The problem is that code it spits out on the fly is untested and untrustworthy. Identify the parts of your workflow that could be accomplished with regular code - write and unit test that code, with LLM help if you want, and use the llm as the orchestrator only.
Yeah, the problem is that I do not think the agents is good at reusing scripts and stitching it together.At least for me it's recreating to much similar. I hope we will see platforms like windmill.dev find the optimal solution for this. I have not been able to test it enough. But have a platform that gives you some observability out of the box and protect secrets from llm is nice
I noticed that too. Unless you _ask_ for a script, they throw away the scripts they write.

They are particularly bad at complex multiline parsing.
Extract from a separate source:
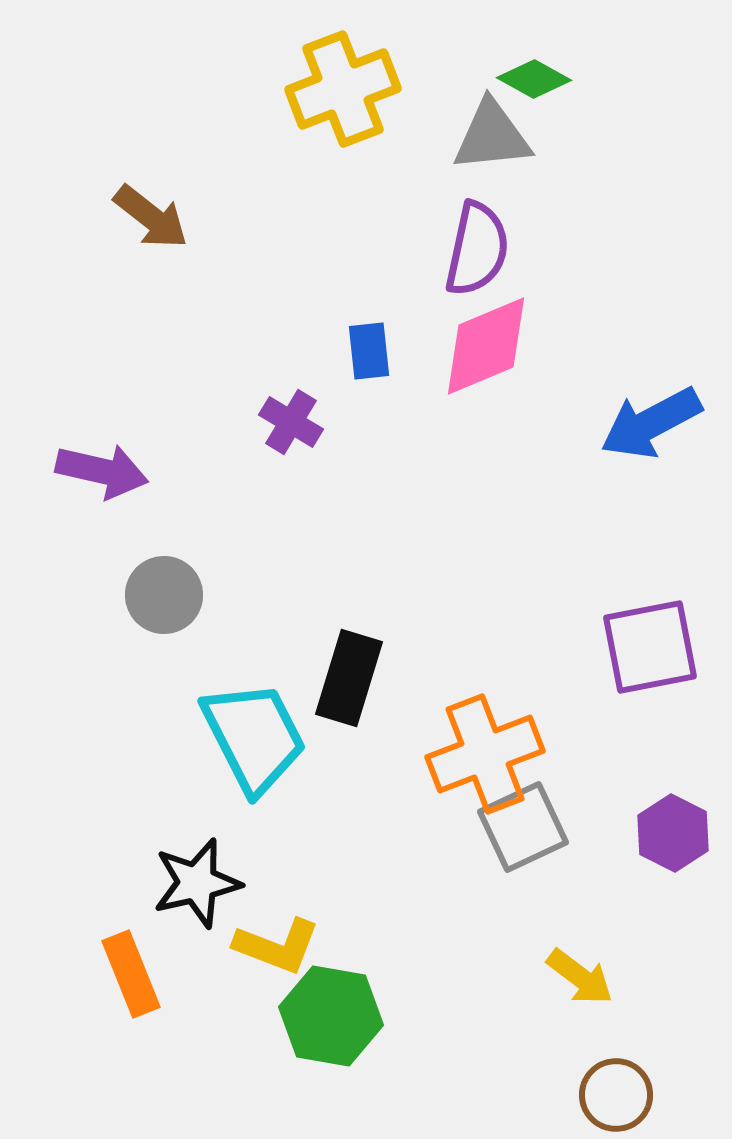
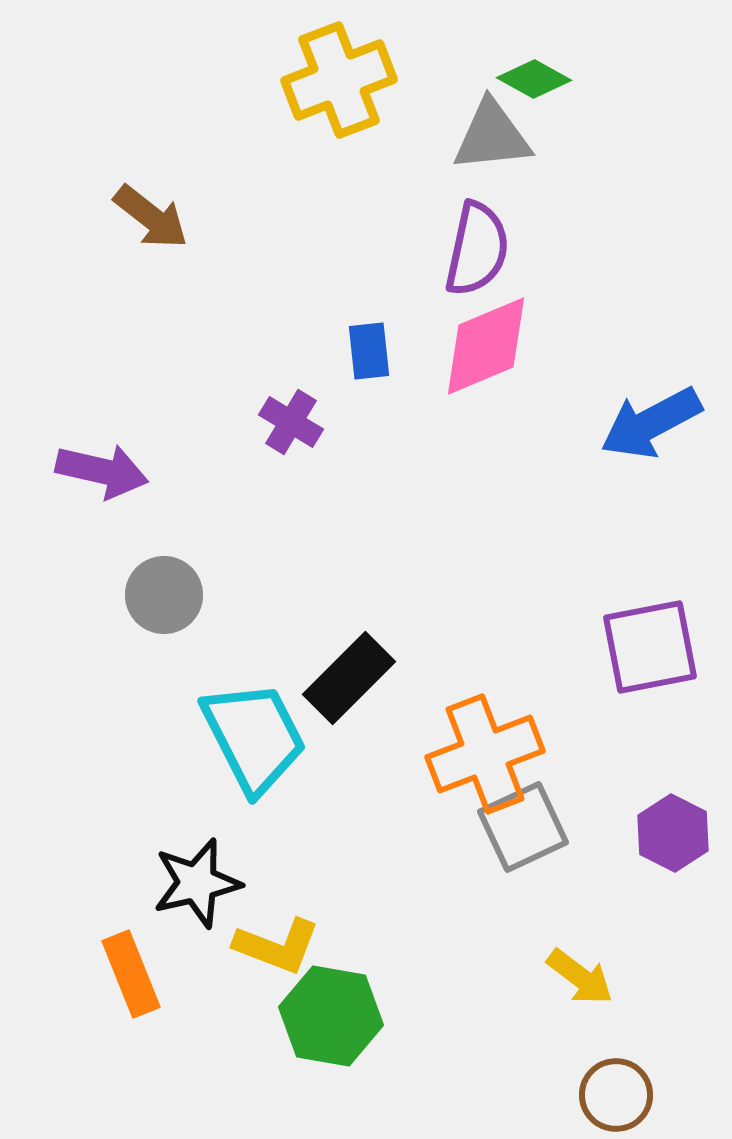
yellow cross: moved 4 px left, 9 px up
black rectangle: rotated 28 degrees clockwise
Writing all sorts of weird/crude python/awk scripts and getting confused in the process.

I wish they would use Perl6/Grammer or Haskell/Parsec or similar and write better parsing scripts.

For the non haskell folks like myself, what would that look like/ why is parsing better? Perl i get
Perl has powerful regular expressions, but it only goes so far. Doing multiline/nested structured parsing is too painful.

Perl6/Raku has built in grammers that can do that idiomatically.

If you have a couple minutes, give this a glance. It will give you an idea.

https://andrewshitov.com/2018/10/31/a-simple-parser-in-perl-...

I am no expert in haskell either. But parsec is similar in concept.